A UL Lafayette Professor is now planning to give his talk at another location after the Lafayette Parish Library Control board rejected a grant that would have allowed him to speak on the history of voting rights.
Professor Theodore Foster is now planning to give his talk and make it available for the public at UL Lafayette.
Lafayette is the only parish among ten that rejected a grant from the Louisiana Endowment for the Humanities which would have created a program to educate community members on the history of voting rights in the United States.
The grant would fund books, two guest speakers and discussion groups on the topic.
The board cited "partisan concerns" as the reason for rejecting the grant. Read their full statement, here.
Following that rejection, several groups have spoken out against the actions including the NAACP, ACLU of Louisiana, League of Women Voters and other local and state activist groups. Those groups say it's more than just a fight for neutrality.
"What should be a public dialogue, people can disagree with but we should be able to read books that we disagree with and bring principle facts to that discussion which was what the facilitation was supposed to be about," said Dr. Theodore Foster a professor of Black History at UL Lafayette.
Dr. Foster says the rejection of the LEH grant did not come as a surprise. Since the controversy, the board president Douglas Palombo reached out to the professor about still hosting the discussion.
"They still extended an invitation for me to come but only under the pretext that there be an informational debate in which a scholar of opposing views would be given space to debate and in many ways that feels inappropriate," said Dr. Foster.
Dr. foster says he has turned the invitation down.
"The other side of the story is Jim Crow laws and the KKK you can't run and hide from that," said State Senator Gerald Boudreaux on the controversy.
Senator Boudreaux says he was disappointed about the board's decision.
Boudreaux believes it isn't necessary to bring politics into a topic that concerns educating the community about a historical event.
"This library is respected as one of the top in the state and for us to refuse or to reject to have a conversation and for us to start talking about left and right, there is no left and right when we're talking about people in 2021," said Boudreaux.

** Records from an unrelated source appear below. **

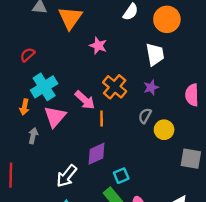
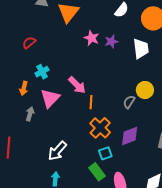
cyan cross: (44, 87) -> (42, 72), size x0.6
orange cross: (115, 87) -> (100, 128), moved
purple star: (151, 87) -> (111, 41), moved
yellow circle: (164, 130) -> (145, 90), moved
purple diamond: (97, 154) -> (130, 136), moved

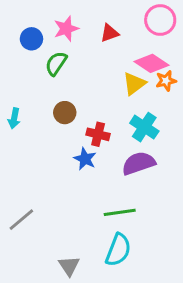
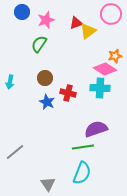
blue circle: (31, 39) -> (22, 12), moved
pink diamond: (152, 63) -> (105, 69), moved
yellow triangle: (134, 84) -> (88, 31), moved
cyan cross: (144, 127) -> (100, 88), turned -30
blue star: (85, 159) -> (47, 102), moved
purple semicircle: (139, 163) -> (96, 129), moved

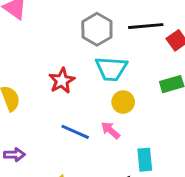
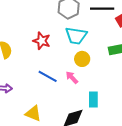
red star: (62, 81) -> (42, 41), turned -30

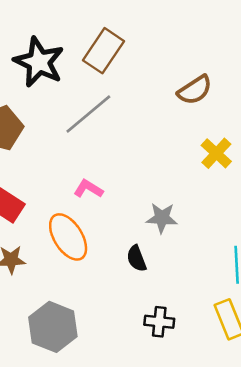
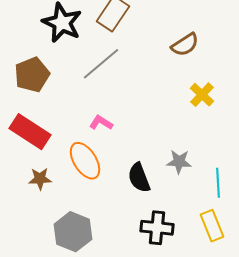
gray star: (162, 218) -> (179, 162), moved
black semicircle: (136, 258) -> (139, 178), size x1.4
black cross: (159, 322) -> (157, 228), size x1.4

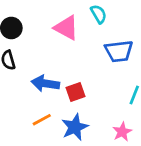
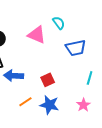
blue arrow: (45, 83) -> (14, 76), moved
blue star: (75, 127) -> (49, 105), turned -30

KATC reached out to all the of board members who rejected the grant to ask why and who they would suggest be invited as well. We have yet to hear back back.
Dr. Foster says he hopes to have details on his voting rights talk at UL Lafayette confirmed by next week.
since the grant was rejected, longtime library Director Teresa Elberson retired.
The Lafayette Public Library Board of Control will hold a special meeting Wednesday, February 3 to appoint an interim library director.